On comparing, we get,

2n = 3 ⇒ n = ${\displaystyle 1\frac{1}{2}}$ years

Question 8

Calculate the C.I. on Rs. 3,500 at 6% per annum for 3 years, the interest being compounded half-yearly.
Do not use mathematical tables.
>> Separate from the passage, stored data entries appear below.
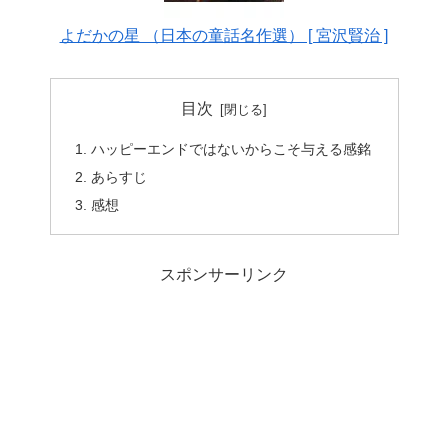
よだかの星 （日本の童話名作選） [ 宮沢賢治 ]
目次
ハッピーエンドではないからこそ与える感銘
あらすじ
感想
スポンサーリンク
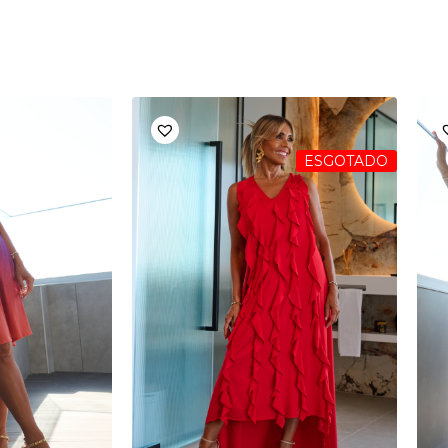
ESGOTADO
Use the necessary information from the following:
(1.06)³ =1.191016; (1.03)³ = 1.092727
(1.06)⁶ =1.418519; (1.03)⁶ = 1.194052

Sol:

Given : P = Rs. 3,500; r = 6% and n = 3 years

Since interest is being compounded half-yearly
Then, ${\displaystyle \text{C.I.}=\text{P}[{(1+\frac{r}{2\times 100})}^{n\times 2}-100]}$

= 3,500${\displaystyle [{(1+\frac{6}{2\times 100})}^{n\times 2}-1]}$

= 3,500${\displaystyle [{\left(\frac{103}{100}\right)}^6-1]}$

= 3,500[(1.03)⁶ - 1 ]

= 3,500[ 1.194052 - 1 ]

= 3,500 x 0.194052

= Rs. 679.18

Question 9

Find the difference between compound interest and simple interest on Rs.12,000 and in  ${\displaystyle 1\frac{1}{2}}$ years at 10% compounded yearly.

Sol:

Given: P = Rs. 12,000;  n =  ${\displaystyle 1\frac{1}{2}}$ years and r = 10%

S.I. = ${\displaystyle \frac{P\times R\times T}{100}=\frac{12,000\times 10\times \frac{3}{2}}{100}=Rs.1,8000}$

To Calculate C.I.
For 1 Year
P = Rs. 12,000; n = 1 year and r = 10%

A = ${\displaystyle \text{P}{[1+\frac{r}{100}]}^n =12,000{(1+\frac{10}{100})}^1 =Rs.13,200}$

For next ${\displaystyle \frac{1}{2}}$ year
P = Rs. 13,200; n = ${\displaystyle \frac{1}{2}}$ year and r = 10%

A = ${\displaystyle \text{P}{(1+\frac{r}{2\times 100})}^{n\times 2}}$

= ${\displaystyle 13,200{(1+\frac{10}{2\times 100})}^{\frac{1}{2}\times 2}}$

= ${\displaystyle 13,200{\left(\frac{21}{20}\right)}^1}$

= Rs. 13,860

∴ C.I. = Rs. 13,860 - Rs. 12,000 = Rs. 1,860
∴Difference between C.I. and S.I.
= Rs. 1,860 - Rs. 1,800 = Rs. 60.

Question 10

Find the difference between compound interest and simple interest on Rs. 12,000 and in ${\displaystyle 1\frac{1}{2}}$ years at 10% compounded half-yearly.

Sol:

Given : P = Rs. 12,000 ; n =  ${\displaystyle 1\frac{1}{2}}$ years and r = 10%

S.I. = ${\displaystyle \frac{P\times R\times T}{100} =\frac{12,000\times 10\times \frac{3}{2}}{100} =Rs.1,800}$

To calculate C.I. ( Compound half - yearly ) :
P = Rs. 12,000; n = ${\displaystyle 1\frac{1}{2}}$ years  and r = 10%

A = ${\displaystyle \text{P}{(1+\frac{r}{2\times 100})}^{n\times 2}}$ 

A = ${\displaystyle 12,000{(1+\frac{10}{2\times 100})}^{\frac{3}{2}\times 2}}$ 

A = ${\displaystyle 12,000{\left(\frac{21}{20}\right)}^3}$ 

A = Rs. 13,891.50

C.I. = Rs. 13,891.50 - Rs. 12,000 = Rs. 1,891.50

∴ Difference between C.I. and S.I = Rs. 1,891.50 - Rs. 1,800 = Rs. 91.50.